S. teve acesso ao telefone celular de sua esposa, M. P. T, digitando a senha e
baixou um arquivo guardado no correio eletrônico com uma fotografia da senhora
M. P. T. [esposa dele naquele momento] com um homem, assim como várias
mensagens do aplicativo Line, tudo isso sem o conhecimento de M.P.T. Não ficou
registrado que o acusado tenha divulgado ou cedido tais mensagens a terceiros.

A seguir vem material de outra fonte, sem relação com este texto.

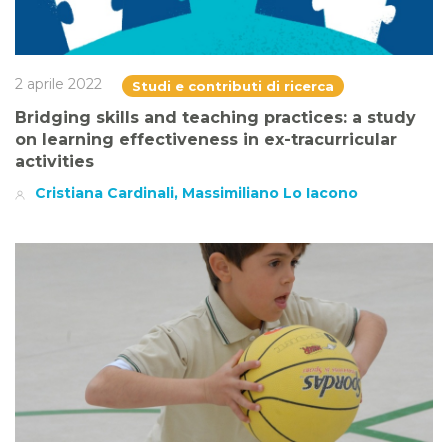
2 aprile 2022
Studi e contributi di ricerca
Bridging skills and teaching practices: a study
on learning effectiveness in ex-tracurricular
activities
Cristiana Cardinali, Massimiliano Lo Iacono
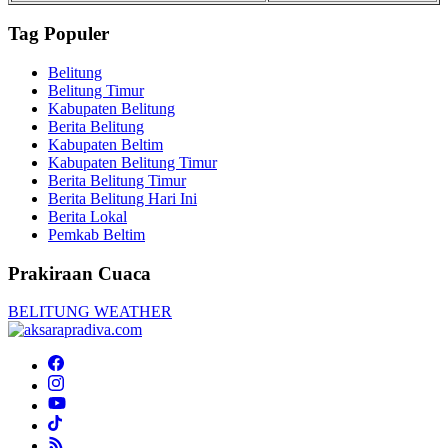
Tag Populer
Belitung
Belitung Timur
Kabupaten Belitung
Berita Belitung
Kabupaten Beltim
Kabupaten Belitung Timur
Berita Belitung Timur
Berita Belitung Hari Ini
Berita Lokal
Pemkab Beltim
Prakiraan Cuaca
BELITUNG WEATHER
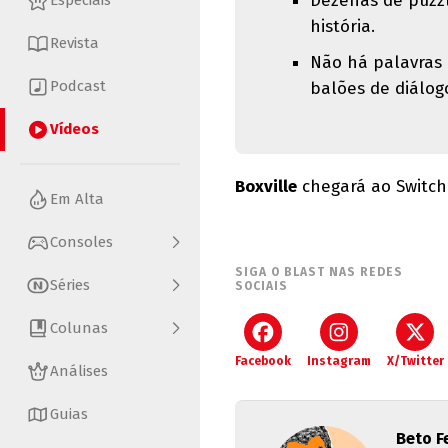
Dezenas de puzzl
Especiais
história.
Revista
Não há palavras
Podcast
balões de diálo
Vídeos
Boxville
chegará ao Switch 
Em Alta
Consoles
SIGA O BLAST NAS REDES
Séries
SOCIAIS
Colunas
Facebook
Instagram
X/Twitter
Análises
Guias
Beto F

Não ficou provado que o acusado tenha realizado os atos com intenção de causar
danos à integridade psíquica ou provocar temor na denunciante. Ficou registrado
que a senhora M. P. T. permaneceu por 15 dias em licença sem que tenha ficado
provado que tenha sido em conseqüência dos atos, nem que tenha sofrido dano ou
sofrimento especial”.
A sentença judicial
Passível de recurso em primeira
instância, conclui que “não se tratou de um mero bisbilhotar ou de uma visão
fugaz ou momentânea do conteúdo privado, mas que o acusado se valeu do adequado
suporte material de captação do conteúdo” para utilizá-lo em outro processo, de
divórcio. O condenado alegou, sem sucesso, que o terminal era de uso familiar
porque sua mulher usava outro e que as senhas estavam guardadas em um arquivo
compartilhado na nuvem.
Em todo caso, é melhor ficar esperto e
segurar a curiosidade (a emoção, o celular, tudo).